새로 설치 된 커널적용을 위해 재부팅

# reboot

NVIDIA Driver 설치

# yum-config-manager --add-repo http://developer.download.nvidia.com/compute/cuda/repos/rhel7/x86_64/cuda-rhel7.repo

# yum clean all

# yum install nvidia-driver-latest-dkms

[root@localhost ~]# yum-config-manager --add-repo http://developer.download.nvidia.com/compute/cuda/repos/rhel7/x86_64/cuda-rhel7.repo

Loaded plugins: fastestmirror, langpacks

adding repo from: http://developer.download.nvidia.com/compute/cuda/repos/rhel7/x86_64/cuda-rhel7.repo

grabbing file http://developer.download.nvidia.com/compute/cuda/repos/rhel7/x86_64/cuda-rhel7.repo to /etc/yum.repos.d/cuda-rhel7.repo

repo saved to /etc/yum.repos.d/cuda-rhel7.repo

[root@localhost ~]# yum clean all

Loaded plugins: fastestmirror, langpacks

Cleaning repos: base cuda-rhel7-x86_64 epel extras updates

Cleaning up list of fastest mirrors

[root@localhost ~]# yum install nvidia-driver-latest-dkms -y

Loaded plugins: fastestmirror, langpacks

Determining fastest mirrors

epel/x86_64/metalink | 6.6 kB 00:00

* base: mirror.kakao.com

* epel: mirror.sabay.com.kh

* extras: mirror.kakao.com

* updates: mirror.kakao.com

Driver 적용을 위해 재부팅 및 설치확인

# reboot

# nvidia-smi

[root@localhost ~]# nvidia-smi

Failed to initialize NVML: Driver/library version mismatch

[root@localhost ~]# dmesg |grep NVRM

[ 9.619564] NVRM: loading NVIDIA UNIX x86_64 Kernel Module 515.48.07 Fri May 27 03:26:43 UTC 2022

[ 21.953927] NVRM: API mismatch: the client has the version 515.57, but

NVRM: this kernel module has the version 515.48.07. Please

NVRM: make sure that this kernel module and all NVIDIA driver

NVRM: components have the same version.

많은 구글링 끝에 쿠다의 문제가 아니라 엔비디아 드라이버 문제라고 결론 지었다.

NVIDIA 드라이버 재설치

[root@localhost ~]# sh NVIDIA-Linux-x86_64-515.57.run

Verifying archive integrity... OK

Uncompressing NVIDIA Accelerated Graphics Driver for Linux-x86_64 515.57.....................................................................................................................................................................................................................................................

Driver 적용을 위해 재부팅 및 설치확인

# reboot

# nvidia-smi

[root@localhost ~]# lshw -numeric -C display

*-display

description: VGA compatible controller

product: GP102 [GeForce GTX 1080 Ti] [10DE:1B06]

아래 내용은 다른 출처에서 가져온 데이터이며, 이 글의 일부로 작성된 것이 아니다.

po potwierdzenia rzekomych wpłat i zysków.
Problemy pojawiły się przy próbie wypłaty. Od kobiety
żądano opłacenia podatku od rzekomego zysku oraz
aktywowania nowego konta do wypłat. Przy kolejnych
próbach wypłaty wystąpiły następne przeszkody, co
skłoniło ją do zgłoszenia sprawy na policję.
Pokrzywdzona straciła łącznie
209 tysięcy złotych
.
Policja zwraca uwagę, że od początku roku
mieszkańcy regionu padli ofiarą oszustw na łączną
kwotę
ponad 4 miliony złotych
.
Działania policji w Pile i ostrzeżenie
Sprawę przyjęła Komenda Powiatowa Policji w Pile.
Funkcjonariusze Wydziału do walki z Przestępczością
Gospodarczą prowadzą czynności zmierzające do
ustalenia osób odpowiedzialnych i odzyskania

vendor: NVIDIA Corporation [10DE]

physical id: 0

bus info: pci@0000:02:00.0

version: a1

width: 64 bits

clock: 33MHz

capabilities: pm msi pciexpress vga_controller bus_master cap_list rom

configuration: driver=nvidia latency=0

resources: iomemory:3bf0-3bef iomemory:3bf0-3bef irq:105 memory:91000000-91ffffff memory:3bfe0000000-3bfefffffff memory:3bff0000000-3bff1ffffff ioport:2000(size=128) memory:92080000-920fffff

*-display

description: VGA compatible controller

product: G200eR2 [102B:534]

vendor: Matrox Electronics Systems Ltd. [102B]

physical id: 0

bus info: pci@0000:09:00.0

version: 01

width: 32 bits

clock: 33MHz

capabilities: pm vga_controller bus_master cap_list rom

configuration: driver=mgag200 latency=64 maxlatency=32 mingnt=16

resources: irq:17 memory:90000000-90ffffff memory:93000000-93003fff memory:92800000-92ffffff

*-display

description: VGA compatible controller

product: GP102 [GeForce GTX 1080 Ti] [10DE:1B06]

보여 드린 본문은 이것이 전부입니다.